A few months ago, I wrote about strong insider buying and how it can be a promising sign for a company’s future stock performance. Last week, JPMorgan Chase’s CEO Jamie Dimon paid $26.6M for 500,000 of the company’s shares at $53/share. That’s about as strong as insider buying gets. The news immediately boosted the bank’s stock. It closed yesterday at $58, though it is still down 12 percent YTD versus a 6 percent decline for the S&P 500 and a 16 percent decline for the S&P 500 banking sector (SPDR S&P Bank (N:KBE)).
To his credit, Dimon has consistently bought large amounts of his company’s stock over the years, and his investments have always turned out well for him. Many analysts believe his latest purchase could signal a bottom for the financial sector. Does that mean investors should follow Dimon into JPM and other bank stocks?
I have my doubts.
Historically, financials–which make up roughly 20 percent of the S&P 500–have sold at lower price-earnings multiples than other sectors. This reflects the high leverage inherent in every bank’s operating model, as well as the fact that bank earnings are a function of interest rates and the “spread” between what they pay for deposits versus what they earn on their loan portfolios. Looking at JP Morgan’s PE, in particular, it has fallen temptingly close to the 9x multiple where it stood at the time of Dimon’s last major purchase in July of 2012, when he bought half a million shares at $34/share:
However, three problems could easily continue to challenge bank profits in the coming years:
One: economic growth. I don’t mean to be a broken record (I’ve been saying this for years) but we are still growing at a disappointing snail’s pace. Last year the US economy expanded by a mere 2.4 percent, continuing the slowest post-recession expansion on record and marking the seventh consecutive year of sub-3 percent growth.
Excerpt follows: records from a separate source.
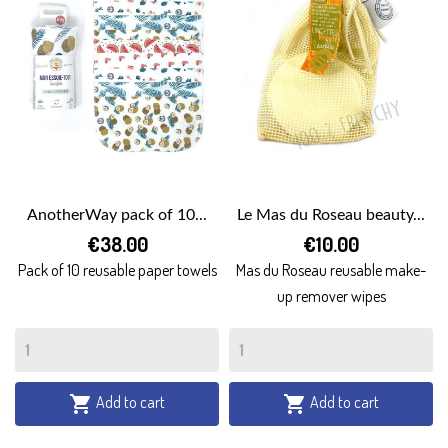
AnotherWay pack of 10...
Le Mas du Roseau beauty...
€38.00
€10.00
Pack of 10 reusable paper towels
Mas du Roseau reusable make-
up remover wipes
Add to cart
Add to cart


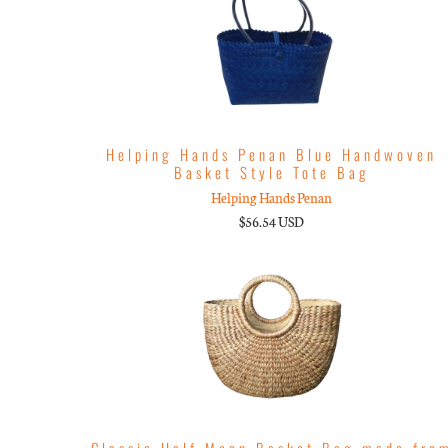
Helping Hands Penan Blue Handwoven
Basket Style Tote Bag
Helping Hands Penan
$56.54 USD
Classic Half Moon Basket Bag made fro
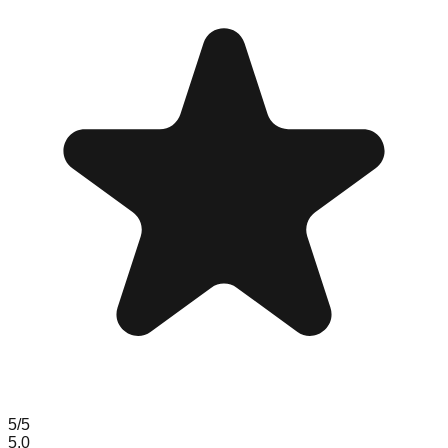
5
/5
5.0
Yet, compared to the rest of the world, we’re doing great. Growth in Europe and Japan was even more anemic, and China, whose $10 trillion economy is the world’s second largest (US GDP is $18 trillion), grew by “only” 5.9 percent. Investors worldwide are justifiably concerned this sluggish growth will hamper loan growth and increase the amount of nonperforming loans (and loan write-offs) in 2016 and beyond.
Two: oil, oil, oil. As an old saying goes, when you owe the bank a million bucks, it’s your problem, but when you owe the bank a billion dollars, it’s the bank’s problem. No industry creates profits for banks during good times and nightmares for them during downturns like the energy industry—and the current energy nightmare could be just beginning.
Last year, the Bank for International Settlements put the total debt of the global oil and gas sector at roughly $2.5 trillion. Unless oil prices significantly recover, loan losses will steadily increase over the next 12-18 months and bankruptcies at both public and private energy companies will be plentiful. Many banks have made reassuring pronouncements that they have set aside capital for the inevitable write-downs to come. But financial institutions made similar pronouncements during the last major oil crash in the mid-1980s. I know because I was working at the largest bank in Texas at the time. When oil prices finally recovered, my employer had been bought out (and today, believe it or not, is JP Morgan Texas!). Every other large Texas bank was bought out by the late-1980s, as well, all with government assistance. While the Texas economy is now less dependent on energy, energy lending is still a large part of the loan portfolio at our nation’s largest banks. Those institutions with high energy exposure will have to take sizable write-downs and some smaller banks in energy dependent regions (and energy dependent countries) could fail.
I applaud Mr. Dimon for his insider buying. But there are just too many things that can go wrong for the financial sector in the coming years for me to share in his optimism.